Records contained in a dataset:
■ ■ ■ ■ ■ ■ ■
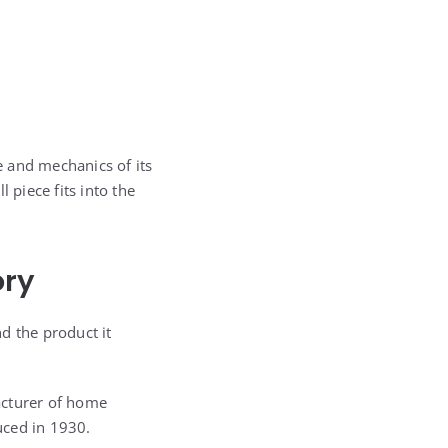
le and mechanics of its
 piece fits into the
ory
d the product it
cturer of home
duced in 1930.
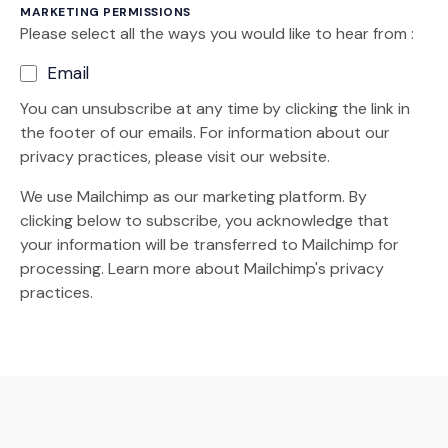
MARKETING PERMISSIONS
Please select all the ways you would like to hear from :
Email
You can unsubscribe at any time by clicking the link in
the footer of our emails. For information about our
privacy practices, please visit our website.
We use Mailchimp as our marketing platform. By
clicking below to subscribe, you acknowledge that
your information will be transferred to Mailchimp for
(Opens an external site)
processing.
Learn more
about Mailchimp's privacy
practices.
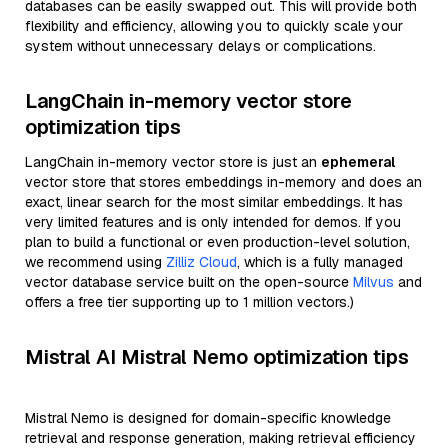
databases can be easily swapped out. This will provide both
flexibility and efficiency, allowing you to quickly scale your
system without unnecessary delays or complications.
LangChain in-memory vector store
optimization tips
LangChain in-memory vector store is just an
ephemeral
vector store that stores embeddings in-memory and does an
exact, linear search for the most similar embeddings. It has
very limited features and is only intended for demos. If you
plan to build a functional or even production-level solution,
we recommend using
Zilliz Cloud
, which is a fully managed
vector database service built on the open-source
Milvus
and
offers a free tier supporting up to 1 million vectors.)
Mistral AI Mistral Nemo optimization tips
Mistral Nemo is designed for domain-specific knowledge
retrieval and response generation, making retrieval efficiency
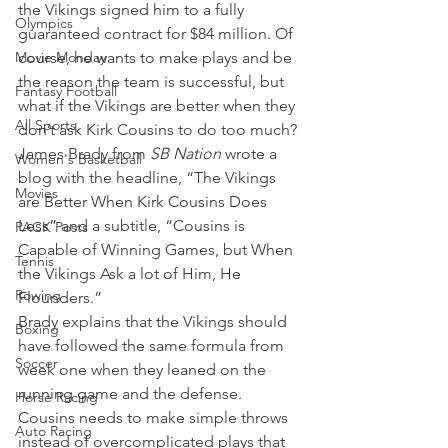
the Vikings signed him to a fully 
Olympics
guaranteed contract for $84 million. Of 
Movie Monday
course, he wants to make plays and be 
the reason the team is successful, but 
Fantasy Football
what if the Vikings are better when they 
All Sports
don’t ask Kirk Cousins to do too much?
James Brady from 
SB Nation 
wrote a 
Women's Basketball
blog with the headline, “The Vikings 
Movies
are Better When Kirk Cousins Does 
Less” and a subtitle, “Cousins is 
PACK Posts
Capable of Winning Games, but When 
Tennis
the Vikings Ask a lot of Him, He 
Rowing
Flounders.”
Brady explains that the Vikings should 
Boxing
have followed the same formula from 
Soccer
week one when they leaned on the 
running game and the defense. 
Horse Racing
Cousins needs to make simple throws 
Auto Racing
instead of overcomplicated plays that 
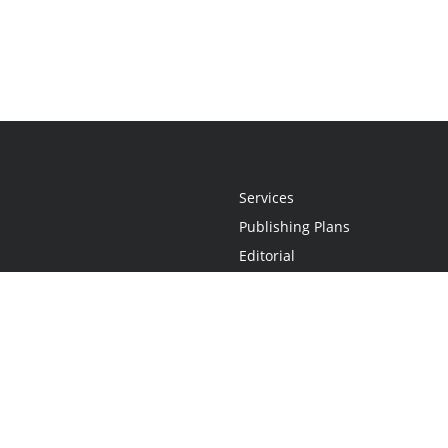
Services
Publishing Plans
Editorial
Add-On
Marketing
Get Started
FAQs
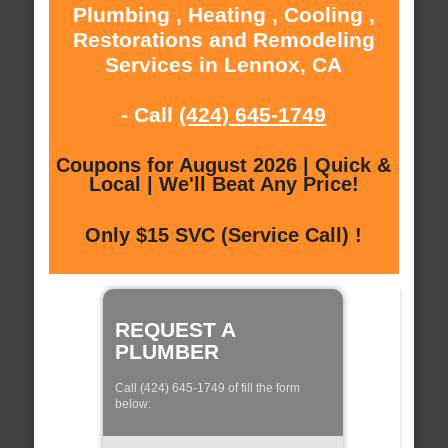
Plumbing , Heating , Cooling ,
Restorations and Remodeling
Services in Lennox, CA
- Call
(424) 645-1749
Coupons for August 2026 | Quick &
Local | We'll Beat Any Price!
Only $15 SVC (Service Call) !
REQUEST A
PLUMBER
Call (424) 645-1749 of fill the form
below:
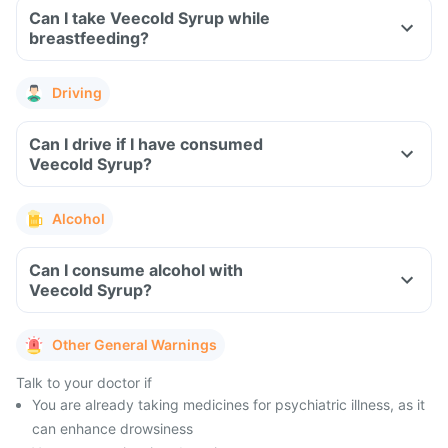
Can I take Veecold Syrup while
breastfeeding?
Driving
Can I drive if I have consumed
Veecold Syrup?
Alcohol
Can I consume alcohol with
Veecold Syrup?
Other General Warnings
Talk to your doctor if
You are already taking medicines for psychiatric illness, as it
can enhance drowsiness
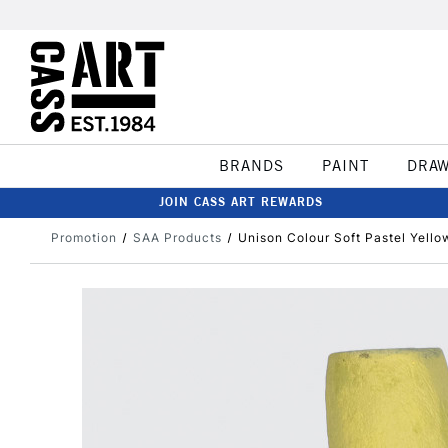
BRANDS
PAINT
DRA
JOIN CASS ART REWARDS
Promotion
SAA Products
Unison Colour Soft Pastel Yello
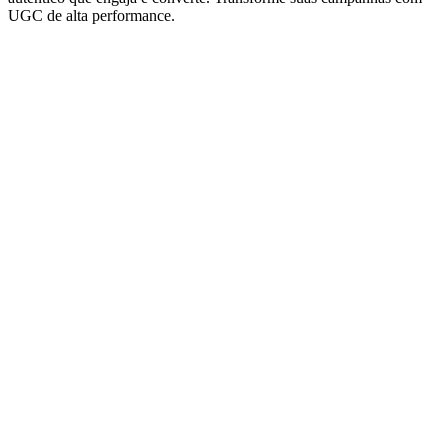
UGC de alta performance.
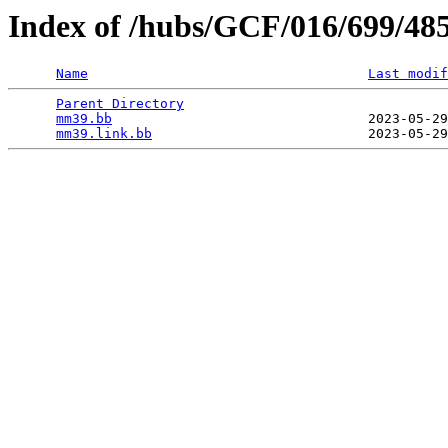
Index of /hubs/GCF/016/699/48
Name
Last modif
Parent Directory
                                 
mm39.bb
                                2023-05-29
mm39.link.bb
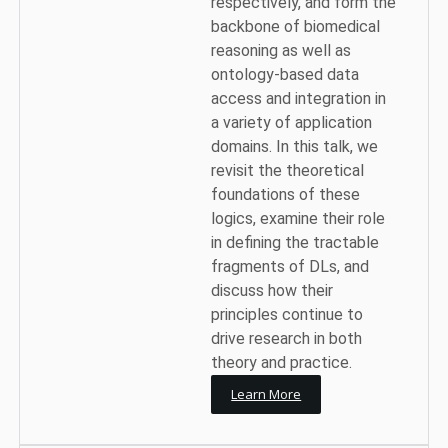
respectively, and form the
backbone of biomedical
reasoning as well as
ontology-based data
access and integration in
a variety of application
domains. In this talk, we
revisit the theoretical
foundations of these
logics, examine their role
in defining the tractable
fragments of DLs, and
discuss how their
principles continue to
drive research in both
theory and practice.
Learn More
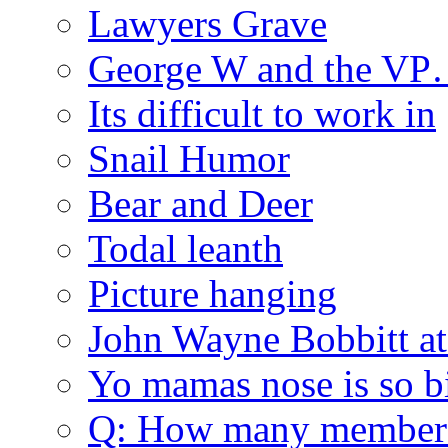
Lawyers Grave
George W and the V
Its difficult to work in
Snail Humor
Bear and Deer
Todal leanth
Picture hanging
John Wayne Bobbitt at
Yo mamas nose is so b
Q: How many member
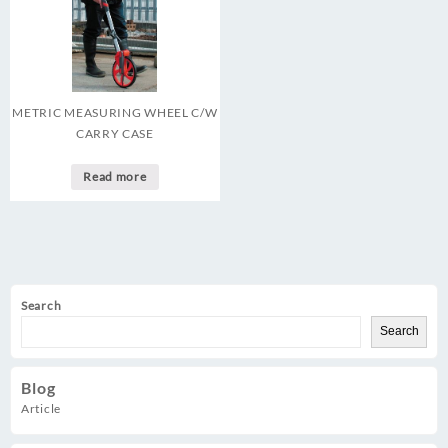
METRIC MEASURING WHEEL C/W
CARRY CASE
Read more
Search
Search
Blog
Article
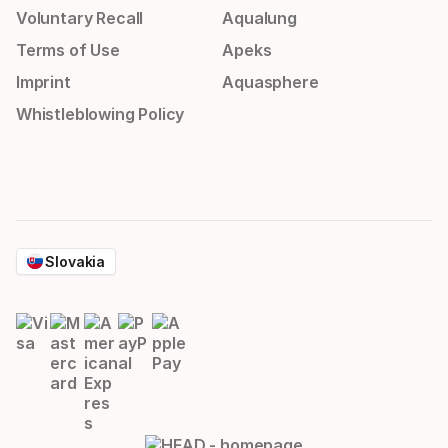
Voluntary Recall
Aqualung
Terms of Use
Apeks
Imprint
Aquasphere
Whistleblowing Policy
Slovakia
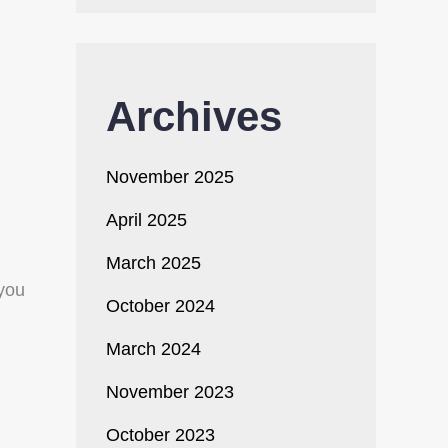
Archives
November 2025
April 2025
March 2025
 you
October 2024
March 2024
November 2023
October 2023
■ ■ ■ ■ ■ ■ ■
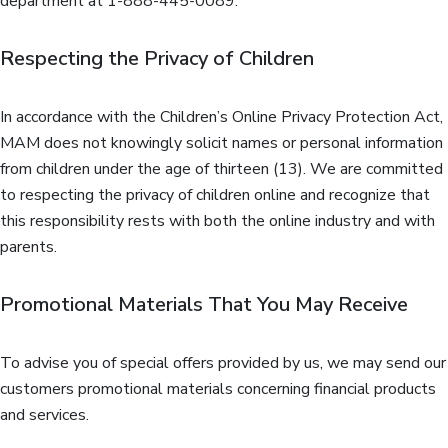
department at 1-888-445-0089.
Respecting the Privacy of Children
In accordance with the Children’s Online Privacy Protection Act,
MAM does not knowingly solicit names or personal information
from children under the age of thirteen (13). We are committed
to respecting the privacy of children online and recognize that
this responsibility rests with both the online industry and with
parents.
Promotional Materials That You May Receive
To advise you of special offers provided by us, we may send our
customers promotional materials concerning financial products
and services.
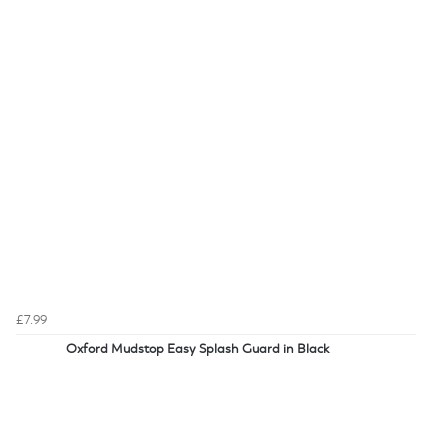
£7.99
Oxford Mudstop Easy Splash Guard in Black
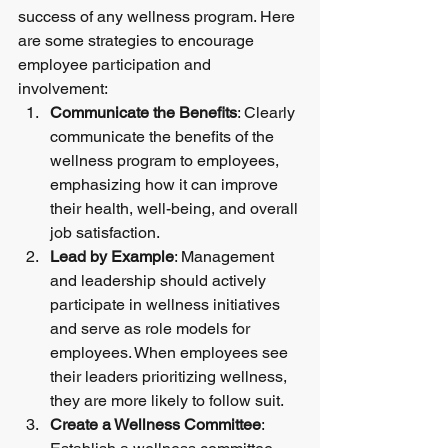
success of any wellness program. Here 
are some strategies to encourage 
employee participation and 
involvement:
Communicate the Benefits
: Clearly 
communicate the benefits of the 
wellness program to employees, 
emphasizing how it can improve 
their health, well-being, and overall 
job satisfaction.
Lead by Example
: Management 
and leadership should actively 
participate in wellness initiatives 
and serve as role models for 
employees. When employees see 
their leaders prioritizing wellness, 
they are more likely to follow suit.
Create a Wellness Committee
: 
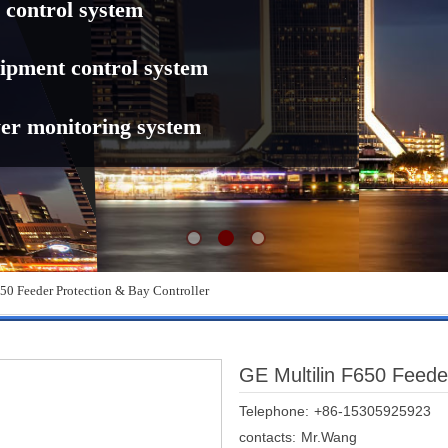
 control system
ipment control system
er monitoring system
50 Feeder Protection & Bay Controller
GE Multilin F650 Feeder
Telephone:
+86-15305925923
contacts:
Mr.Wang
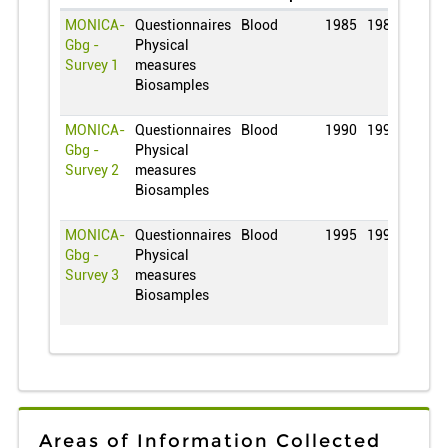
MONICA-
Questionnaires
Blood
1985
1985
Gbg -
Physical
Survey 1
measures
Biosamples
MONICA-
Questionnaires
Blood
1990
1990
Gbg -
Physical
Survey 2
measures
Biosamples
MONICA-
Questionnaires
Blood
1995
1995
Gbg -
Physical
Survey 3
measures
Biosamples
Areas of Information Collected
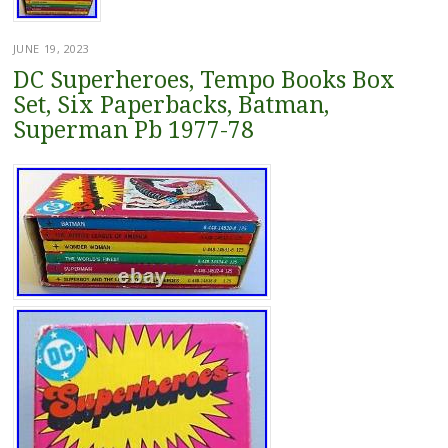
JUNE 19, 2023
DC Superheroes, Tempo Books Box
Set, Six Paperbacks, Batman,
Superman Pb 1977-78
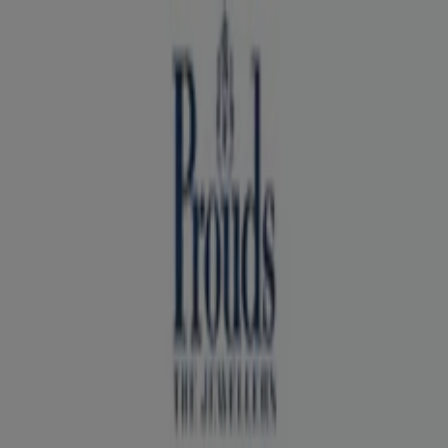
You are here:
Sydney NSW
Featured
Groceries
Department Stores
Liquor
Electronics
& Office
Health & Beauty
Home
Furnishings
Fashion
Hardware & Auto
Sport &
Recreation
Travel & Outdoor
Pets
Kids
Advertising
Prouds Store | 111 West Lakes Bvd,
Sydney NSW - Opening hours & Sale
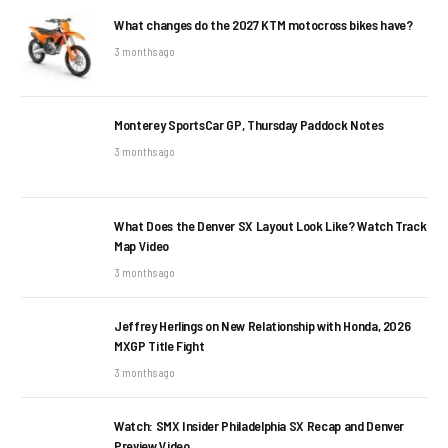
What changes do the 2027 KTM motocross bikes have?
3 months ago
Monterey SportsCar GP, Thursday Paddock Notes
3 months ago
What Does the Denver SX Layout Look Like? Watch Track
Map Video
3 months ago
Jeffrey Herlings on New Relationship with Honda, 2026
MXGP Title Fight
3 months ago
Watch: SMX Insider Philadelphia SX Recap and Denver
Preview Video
■ ■ ■ ■ ■ ■ ■
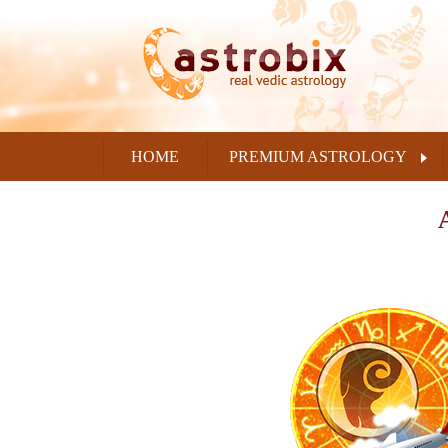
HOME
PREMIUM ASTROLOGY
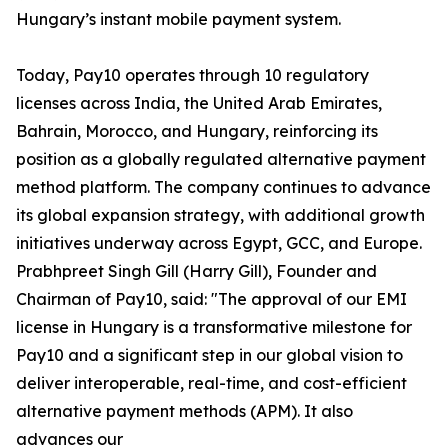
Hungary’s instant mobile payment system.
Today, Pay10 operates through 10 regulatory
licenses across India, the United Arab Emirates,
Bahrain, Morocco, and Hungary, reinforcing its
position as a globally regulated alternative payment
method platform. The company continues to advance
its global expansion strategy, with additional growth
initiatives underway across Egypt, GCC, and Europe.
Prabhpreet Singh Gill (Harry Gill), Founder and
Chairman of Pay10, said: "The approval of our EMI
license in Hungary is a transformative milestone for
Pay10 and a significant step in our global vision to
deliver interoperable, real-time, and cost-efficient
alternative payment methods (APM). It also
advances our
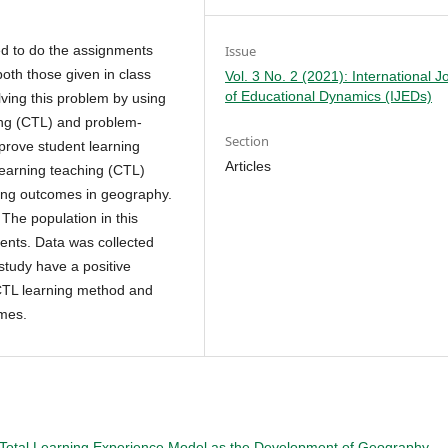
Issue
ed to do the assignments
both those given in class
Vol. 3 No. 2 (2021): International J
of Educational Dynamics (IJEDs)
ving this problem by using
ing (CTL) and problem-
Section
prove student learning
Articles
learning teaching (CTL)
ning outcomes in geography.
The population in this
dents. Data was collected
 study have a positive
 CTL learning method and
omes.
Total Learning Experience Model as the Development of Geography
■ ■ ■ ■ ■ ■ ■
◆ PROBLEM DESCRIPTION ◆
All of the lines above that carry the string "make" need to be found and copied.

◆ OUTPUT ◆
course, he wants to make plays and be 
Cousins needs to make simple throws 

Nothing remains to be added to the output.